Die neue Erinnerungsstätte zeigt Utensilien, mit denen die DDR-Grenzer bei der Abfertigung der artig vor ihnen stehenden Menschen hantierten. Anhand von Koffern und Paketen wird dargestellt, was man beim Wechsel von hüben nach drüben mitnehmen durfte und was verboten war und einbehalten wurde. Ebenso lernen Besucher Methoden der Propaganda und Gegenpropaganda anhand von Plakaten und Zeitungsausschnitten, an Hörstationen auch durch Reden und Lieder kennen. Sie sehen, wie nach dem 13. August 1961 die Mauer mit großem finanziellem und technischem Aufwand immer undurchlässiger gemacht wurde, und es wird auch an jene Menschen erinnert, die bei der Flucht Leben und Freiheit verloren haben.
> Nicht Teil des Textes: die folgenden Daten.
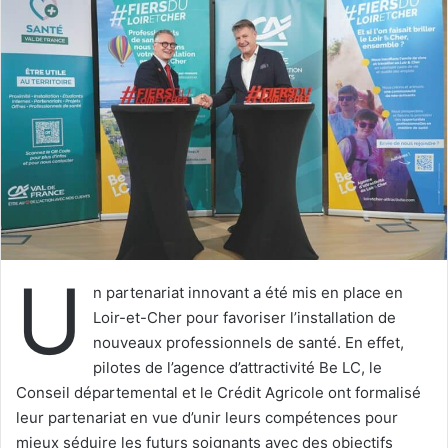
y
e
r
u
n
c
o
u
r
r
i
U
e
n partenariat innovant a été mis en place en
l
Loir-et-Cher pour favoriser l’installation de
nouveaux professionnels de santé. En effet,
pilotes de l’agence d’attractivité Be LC, le
Conseil départemental et le Crédit Agricole ont formalisé
leur partenariat en vue d’unir leurs compétences pour
mieux séduire les futurs soignants avec des objectifs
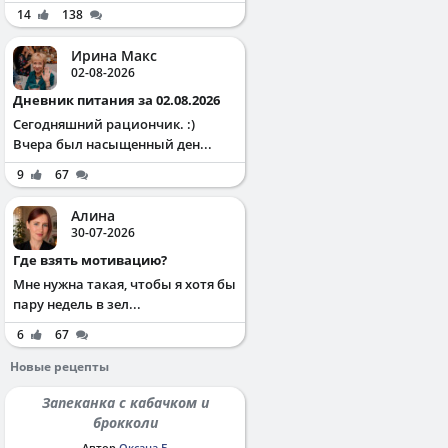
14
138
Ирина Макс
02-08-2026
Дневник питания за 02.08.2026
Сегодняшний рациончик. :)
Вчера был насыщенный ден...
9
67
Алина
30-07-2026
Где взять мотивацию?
Мне нужна такая, чтобы я хотя бы
пару недель в зел...
6
67
Новые рецепты
Запеканка с кабачком и
брокколи
Автор
Оксана Б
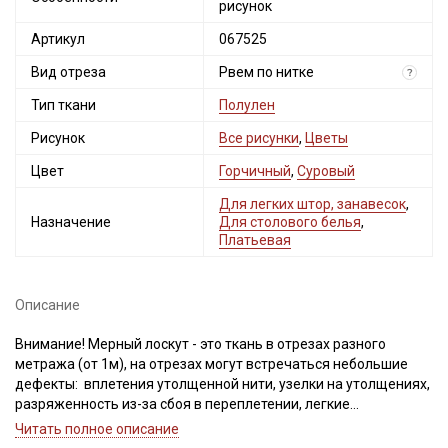
рисунок
Артикул
067525
Вид отреза
Рвем по нитке
?
Тип ткани
Полулен
Рисунок
Все рисунки
,
Цветы
Цвет
Горчичный
,
Суровый
Для легких штор, занавесок
,
Назначение
Для столового белья
,
Платьевая
Описание
Внимание! Мерный лоскут - это ткань в отрезах разного
метража (от 1м), на отрезах могут встречаться небольшие
дефекты: вплетения утолщенной нити, узелки на утолщениях,
разряженность из-за сбоя в переплетении, легкие
загрязнения вдоль кромки и на расстоянии до 5см от кромки,
Читать полное описание
пятнышки непрокраса, редко встречается лоскут со швом. При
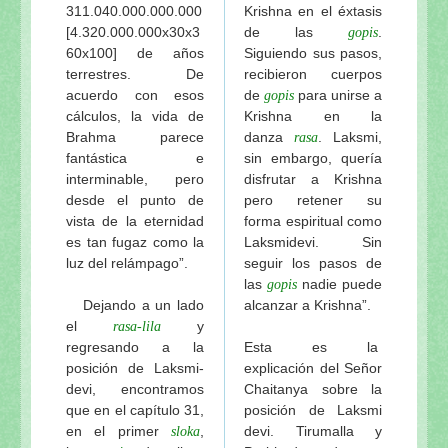
311.040.000.000.000
Krishna en el éxtasis
[4.320.000.000x30x3
de las
.
gopis
60x100] de años
Siguiendo sus pasos,
terrestres. De
recibieron cuerpos
acuerdo con esos
de
para unirse a
gopis
cálculos, la vida de
Krishna en la
Brahma parece
danza
. Laksmi,
rasa
fantástica e
sin embargo, quería
interminable, pero
disfrutar a Krishna
desde el punto de
pero retener su
vista de la eternidad
forma espiritual como
es tan fugaz como la
Laksmidevi. Sin
luz del relámpago”.
seguir los pasos de
las
nadie puede
gopis
Dejando a un lado
alcanzar a Krishna”.
el
y
rasa-lila
regresando a la
Esta es la
posición de Laksmi-
explicación del Señor
devi, encontramos
Chaitanya sobre la
que en el capítulo 31,
posición de Laksmi
en el primer
,
devi. Tirumalla y
sloka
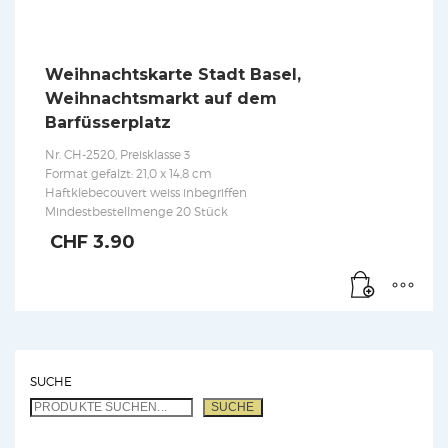
Weihnachtskarte Stadt Basel,
Weihnachtsmarkt auf dem
Barfüsserplatz
Nr. CH-2520, Preisklasse 3
Format gefalzt: 21,0 x 14,8 cm
Haftklebecouvert weiss inbegriffen
Mindestbestellmenge 20 Stück
CHF
3.90
SUCHE
SUCHE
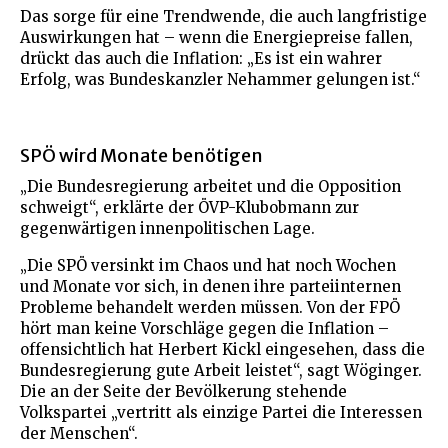
Das sorge für eine Trendwende, die auch langfristige
Auswirkungen hat – wenn die Energiepreise fallen,
drückt das auch die Inflation: „Es ist ein wahrer
Erfolg, was Bundeskanzler Nehammer gelungen ist.“
SPÖ wird Monate benötigen
„Die Bundesregierung arbeitet und die Opposition
schweigt“, erklärte der ÖVP-Klubobmann zur
gegenwärtigen innenpolitischen Lage.
„Die SPÖ versinkt im Chaos und hat noch Wochen
und Monate vor sich, in denen ihre parteiinternen
Probleme behandelt werden müssen. Von der FPÖ
hört man keine Vorschläge gegen die Inflation –
offensichtlich hat Herbert Kickl eingesehen, dass die
Bundesregierung gute Arbeit leistet“, sagt Wöginger.
Die an der Seite der Bevölkerung stehende
Volkspartei „vertritt als einzige Partei die Interessen
der Menschen“.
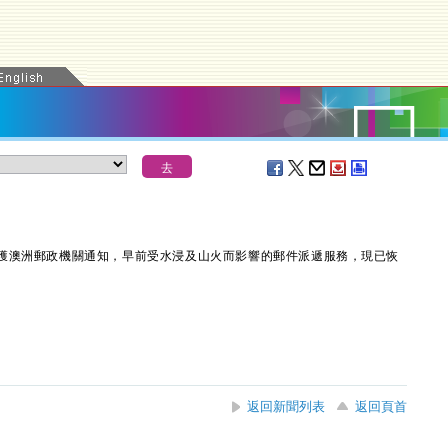
獲澳洲郵政機關通知，早前受水浸及山火而影響的郵件派遞服務，現已恢
返回新聞列表
返回頁首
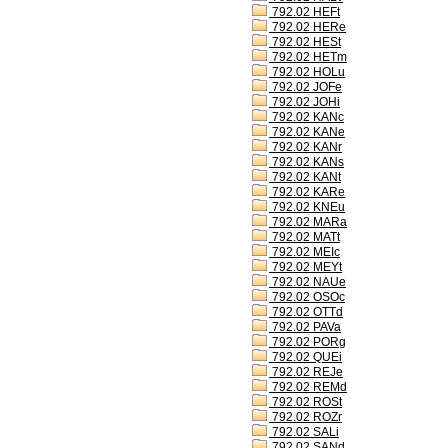
792.02 HEFt
792.02 HERe
792.02 HESt
792.02 HETm
792.02 HOLu
792.02 JOFe
792.02 JOHi
792.02 KANc
792.02 KANe
792.02 KANr
792.02 KANs
792.02 KANt
792.02 KARe
792.02 KNEu
792.02 MARa
792.02 MATt
792.02 MEIc
792.02 MEYt
792.02 NAUe
792.02 OSOc
792.02 OTTd
792.02 PAVa
792.02 PORg
792.02 QUEi
792.02 REJe
792.02 REMd
792.02 ROSt
792.02 ROZr
792.02 SALi
792.02 SANd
Wie Hans Walter Hütter, der Präsident der Stiftung des Bonner Hauses der Geschichte der Bundesrepublik Deutschland bei der Eröffnung erklärte, sei der Tränenpalast wegen der Authentizität des Ortes wie kaum ein anderes Haus geeignet, auch jenen Menschen ein Stück dramatischer Zeitgeschichte nahezubringen, die die deutsche Teilung nicht mehr erlebt haben. Er freut sich, dass besonders viele junge in den Tränenpalast kommen, und er lädt Schulklassen zu Geschichtsstunden der besonderen Art ein.